Reconstruire l’action sociale

Évaluer l’action sociale par les faits

Comme en témoigne mon analyse de la « marchandisation » de l’action sociale, je suis particulièrement sensible à une approche à partir des faits, plutôt que des discours où l’on ne sait jamais ce que les mots veulent dire. C’est cela qui m’a convaincu de la nécessité de reconstruire entièrement notre propre action sociale.
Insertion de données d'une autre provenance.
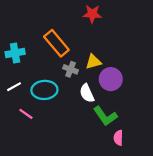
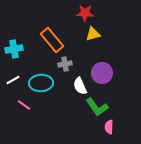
yellow triangle: (93, 62) -> (93, 34), moved
gray cross: (71, 69) -> (65, 64), turned -32

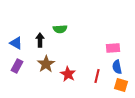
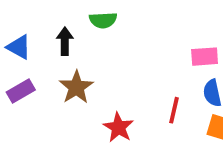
purple rectangle: (17, 66) -> (21, 91), turned 32
red star: (68, 74) -> (118, 127), moved

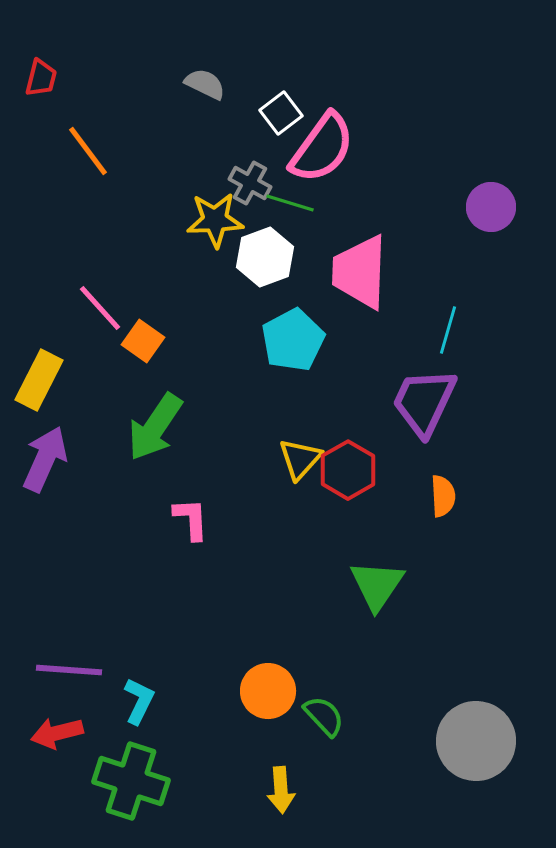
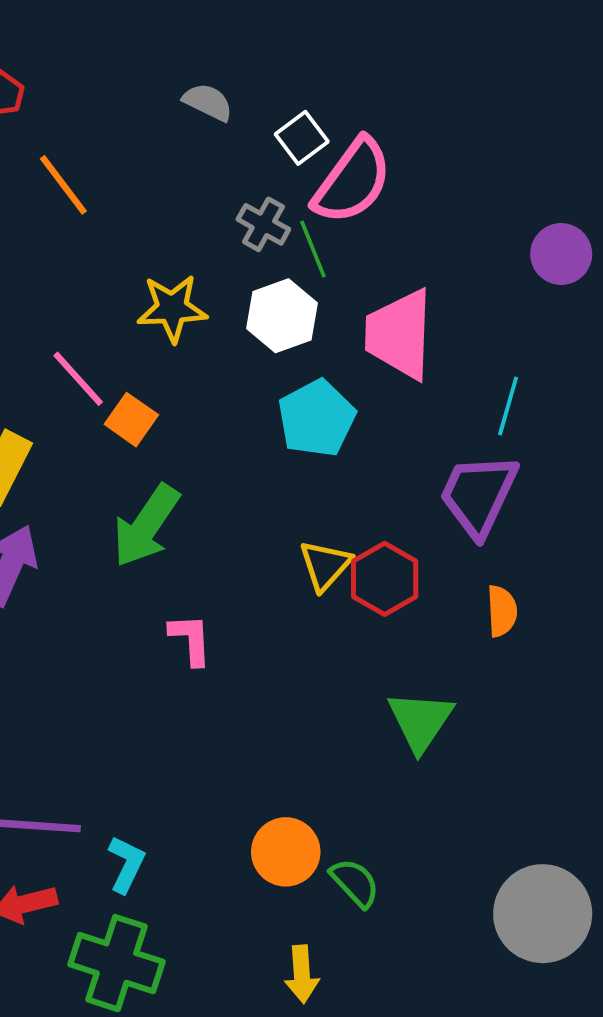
green line: (290, 203) -> (313, 249), turned 51
yellow star: (215, 220) -> (172, 308), moved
Au départ, je m’interrogeais surtout sur l’immense écart qui séparait la réalité quotidienne rencontrée dans mon activité bénévole et les propos abstraits et souvent inintelligibles du discours public. Je constatais aussi l’absence complète de coordination, qui conduisait nombre de mes interlocuteurs à venir me voir parce qu’ils « n’y comprenaient plus rien » et ne savaient plus que faire. Cela m’a d’abord conduit à imaginer des améliorations ponctuelles, en particulier pour remédier à des erreurs initiales de raisonnement, bien cachées mais manifestes. J’ai d’abord regardé la gestion administrative et financière des établissements subventionnés[1], puis élargi ma réflexion à de nombreux autres sujets, par exemple la réglementation des EHPAD (établissements d’hébergement pour personnes âgées dépendantes) ou le renforcement du lien civique face à la dématérialisation des procédures administratives. Le mouvement des Gilets jaunes m’a en outre fait découvrir des points qui m’avaient échappé, notamment les ambigüités de la mesure du pouvoir d’achat.

Progressivement, je me suis rendu compte que cette démarche fragmentaire ne pouvait suffire et qu’il fallait d’abord restaurer l’unité de l’action sociale, en la recentrant sur la singularité des personnes bénéficiaires. Le manuel de comptabilité nationale des Nations Unies offrait ici un support technique parfaitement adapté. Il ne me restait plus qu’à espérer la désignation d’un coordinateur pour l’utiliser et reconstruire une action sociale unifiée.

Vers un pilotage des minima sociaux par Bruxelles?

Pour autant, la récente proposition du Président de la République de créer un « bouclier social » pour tous les travailleurs européens peut prêter à confusion. Assurément réaliste, ce projet présenté aux « citoyens d’Europe » n’est pas déraisonnablement ambitieux! Qu’on en juge par les deux volets distincts qu’il comporte.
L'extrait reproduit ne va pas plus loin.